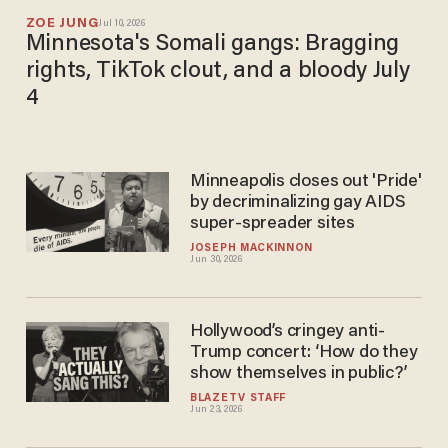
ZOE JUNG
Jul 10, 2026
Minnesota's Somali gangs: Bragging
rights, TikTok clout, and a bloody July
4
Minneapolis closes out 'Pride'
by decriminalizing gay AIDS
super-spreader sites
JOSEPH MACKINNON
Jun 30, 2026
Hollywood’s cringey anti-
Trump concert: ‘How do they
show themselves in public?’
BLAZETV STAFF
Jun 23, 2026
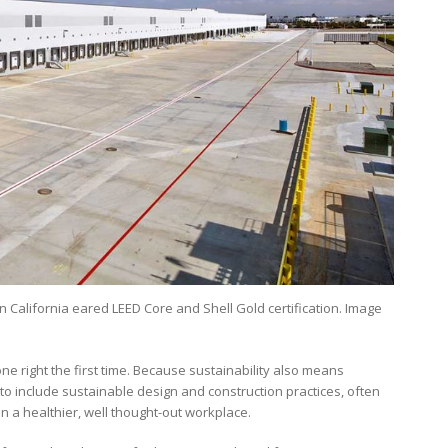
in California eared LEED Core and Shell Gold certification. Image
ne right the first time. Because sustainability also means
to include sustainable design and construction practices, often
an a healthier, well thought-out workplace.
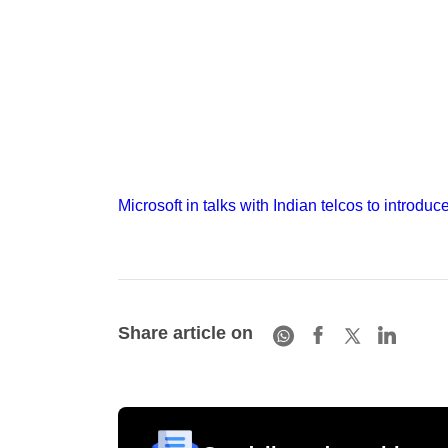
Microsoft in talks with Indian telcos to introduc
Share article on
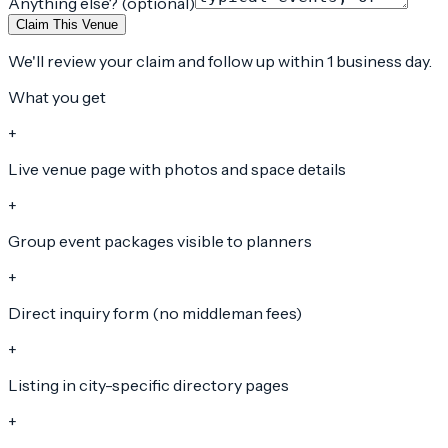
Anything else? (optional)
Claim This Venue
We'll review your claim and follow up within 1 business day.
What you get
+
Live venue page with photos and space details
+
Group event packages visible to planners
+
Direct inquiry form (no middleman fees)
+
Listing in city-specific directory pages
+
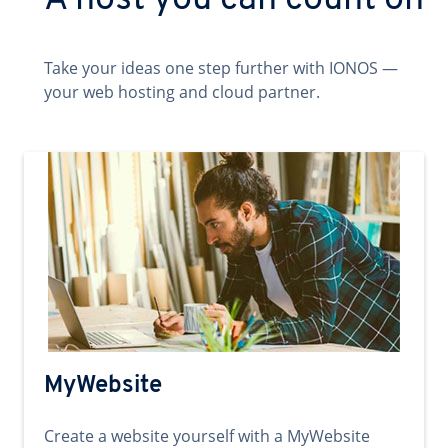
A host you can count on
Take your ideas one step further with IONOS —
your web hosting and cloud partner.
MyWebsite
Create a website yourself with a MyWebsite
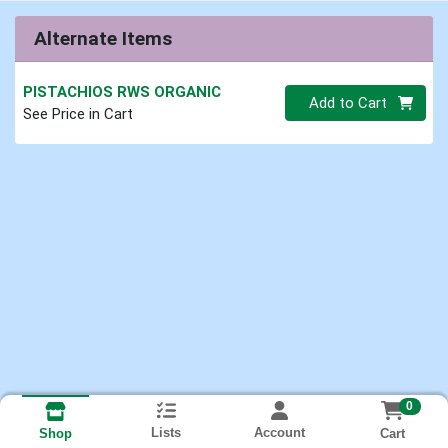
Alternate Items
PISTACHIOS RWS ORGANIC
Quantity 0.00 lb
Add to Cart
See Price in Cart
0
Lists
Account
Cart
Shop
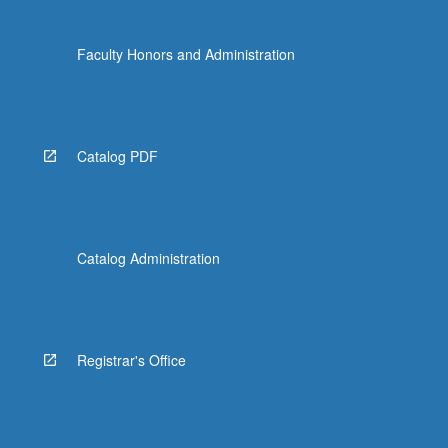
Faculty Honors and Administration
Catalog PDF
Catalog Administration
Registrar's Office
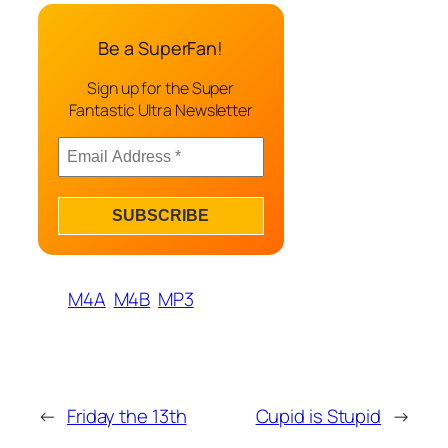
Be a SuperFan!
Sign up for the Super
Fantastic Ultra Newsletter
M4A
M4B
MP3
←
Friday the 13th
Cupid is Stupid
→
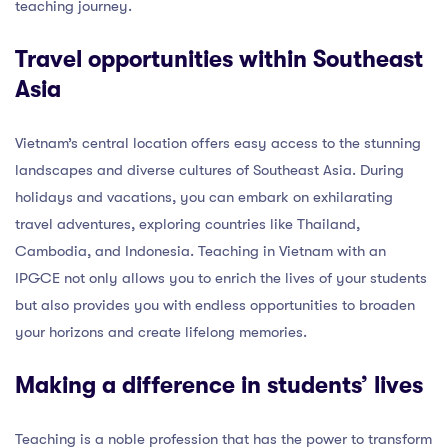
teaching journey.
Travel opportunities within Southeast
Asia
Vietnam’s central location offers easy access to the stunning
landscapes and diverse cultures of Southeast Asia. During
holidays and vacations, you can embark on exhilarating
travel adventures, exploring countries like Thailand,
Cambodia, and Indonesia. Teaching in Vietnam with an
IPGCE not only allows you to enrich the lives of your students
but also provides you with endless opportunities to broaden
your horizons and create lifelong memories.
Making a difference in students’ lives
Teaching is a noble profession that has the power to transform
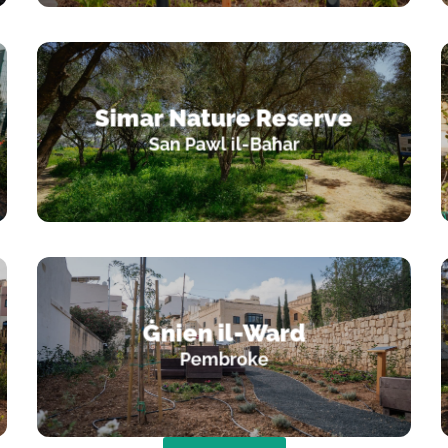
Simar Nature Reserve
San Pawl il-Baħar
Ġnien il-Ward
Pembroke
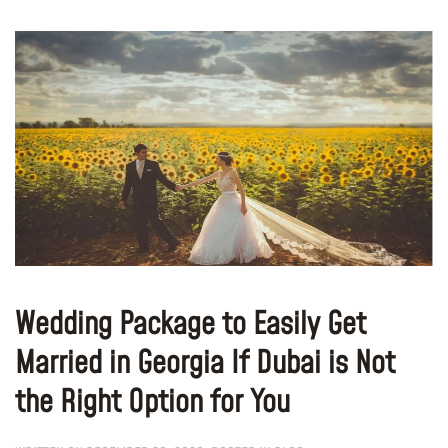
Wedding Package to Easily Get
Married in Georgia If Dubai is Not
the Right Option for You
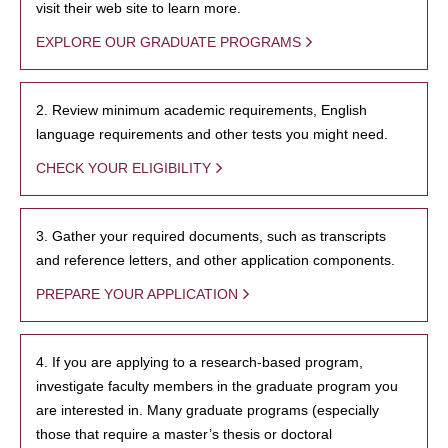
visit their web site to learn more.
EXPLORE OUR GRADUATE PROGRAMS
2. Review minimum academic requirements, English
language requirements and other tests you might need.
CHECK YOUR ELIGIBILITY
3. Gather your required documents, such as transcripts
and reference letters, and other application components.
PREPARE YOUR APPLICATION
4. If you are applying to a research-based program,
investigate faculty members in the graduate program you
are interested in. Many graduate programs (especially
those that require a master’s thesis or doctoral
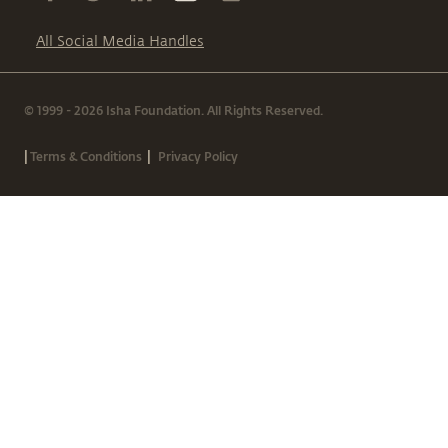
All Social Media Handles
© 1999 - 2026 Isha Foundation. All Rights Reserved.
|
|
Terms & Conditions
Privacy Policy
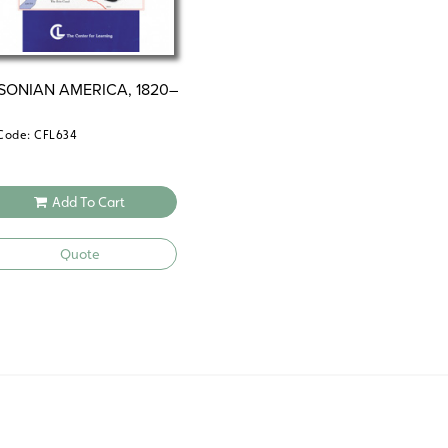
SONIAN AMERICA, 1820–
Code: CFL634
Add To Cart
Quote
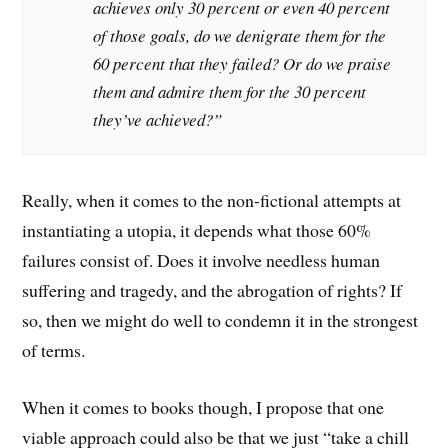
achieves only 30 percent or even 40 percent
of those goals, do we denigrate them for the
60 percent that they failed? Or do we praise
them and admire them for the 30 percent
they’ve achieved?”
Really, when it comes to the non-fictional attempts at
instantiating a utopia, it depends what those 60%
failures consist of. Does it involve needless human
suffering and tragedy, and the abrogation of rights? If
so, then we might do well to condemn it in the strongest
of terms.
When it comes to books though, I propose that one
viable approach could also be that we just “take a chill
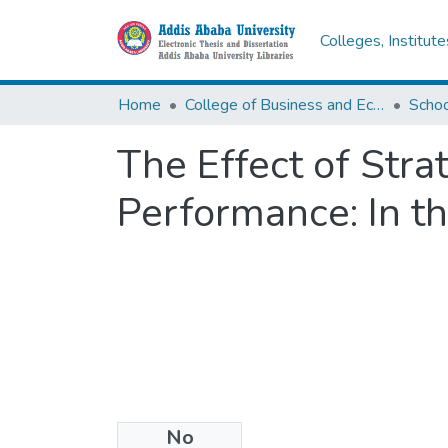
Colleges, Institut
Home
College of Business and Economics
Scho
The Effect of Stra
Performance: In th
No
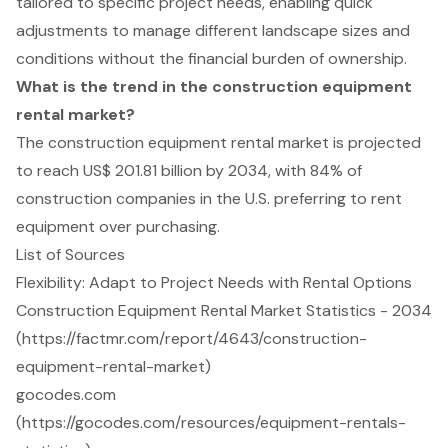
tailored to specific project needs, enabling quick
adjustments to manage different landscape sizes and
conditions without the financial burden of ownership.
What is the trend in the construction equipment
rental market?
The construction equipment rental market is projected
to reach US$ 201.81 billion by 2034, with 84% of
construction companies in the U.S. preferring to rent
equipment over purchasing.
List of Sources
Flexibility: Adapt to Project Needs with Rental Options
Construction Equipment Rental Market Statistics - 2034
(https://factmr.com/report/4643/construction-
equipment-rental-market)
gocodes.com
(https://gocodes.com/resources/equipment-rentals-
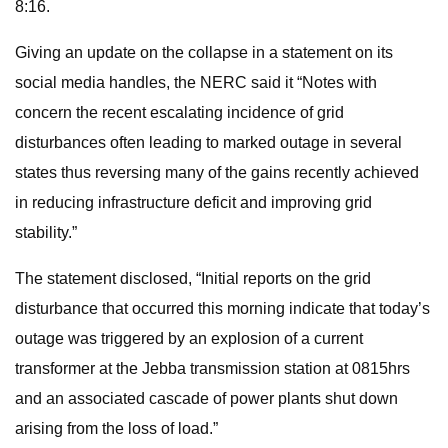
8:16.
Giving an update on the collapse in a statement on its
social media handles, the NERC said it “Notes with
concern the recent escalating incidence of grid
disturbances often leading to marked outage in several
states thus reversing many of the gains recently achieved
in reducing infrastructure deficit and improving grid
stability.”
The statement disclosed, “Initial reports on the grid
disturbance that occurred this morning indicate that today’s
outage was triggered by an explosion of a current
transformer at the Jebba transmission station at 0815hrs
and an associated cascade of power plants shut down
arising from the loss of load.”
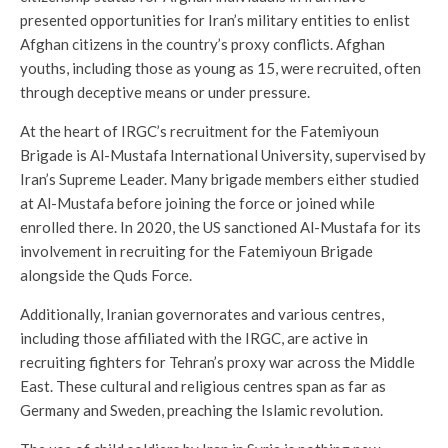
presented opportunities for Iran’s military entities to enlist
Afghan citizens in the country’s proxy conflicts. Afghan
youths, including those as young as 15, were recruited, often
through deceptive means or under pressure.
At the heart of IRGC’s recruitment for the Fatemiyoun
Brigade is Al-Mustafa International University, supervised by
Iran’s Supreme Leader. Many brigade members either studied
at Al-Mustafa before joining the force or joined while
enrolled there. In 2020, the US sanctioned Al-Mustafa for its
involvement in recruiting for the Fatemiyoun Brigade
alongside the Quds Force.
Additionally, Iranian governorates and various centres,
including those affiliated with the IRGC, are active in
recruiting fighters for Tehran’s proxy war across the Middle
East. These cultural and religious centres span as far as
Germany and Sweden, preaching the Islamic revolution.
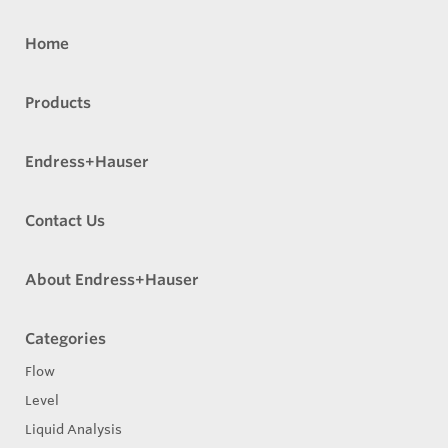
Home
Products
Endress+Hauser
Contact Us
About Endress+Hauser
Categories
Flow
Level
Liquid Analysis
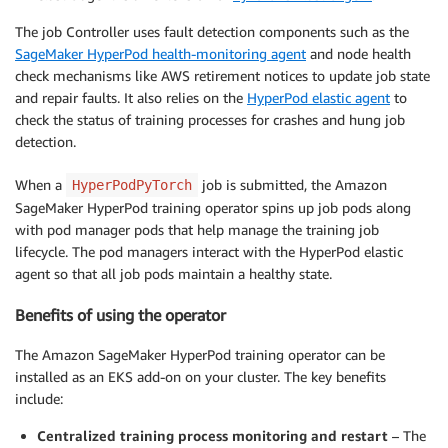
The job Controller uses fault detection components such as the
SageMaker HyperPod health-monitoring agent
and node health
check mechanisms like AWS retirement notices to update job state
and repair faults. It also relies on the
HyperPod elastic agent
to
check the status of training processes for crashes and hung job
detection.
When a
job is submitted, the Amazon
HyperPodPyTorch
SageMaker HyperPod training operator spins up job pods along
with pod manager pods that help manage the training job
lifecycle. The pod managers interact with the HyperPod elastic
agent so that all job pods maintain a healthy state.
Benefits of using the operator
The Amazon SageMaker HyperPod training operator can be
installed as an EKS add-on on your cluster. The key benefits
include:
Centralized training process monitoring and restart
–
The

• **Your task**: Check every line above for the word "within" and copy those that have it.

• **Written answer**:
We'll review your claim and follow up within 1 business day.
Travel opportunities within Southeast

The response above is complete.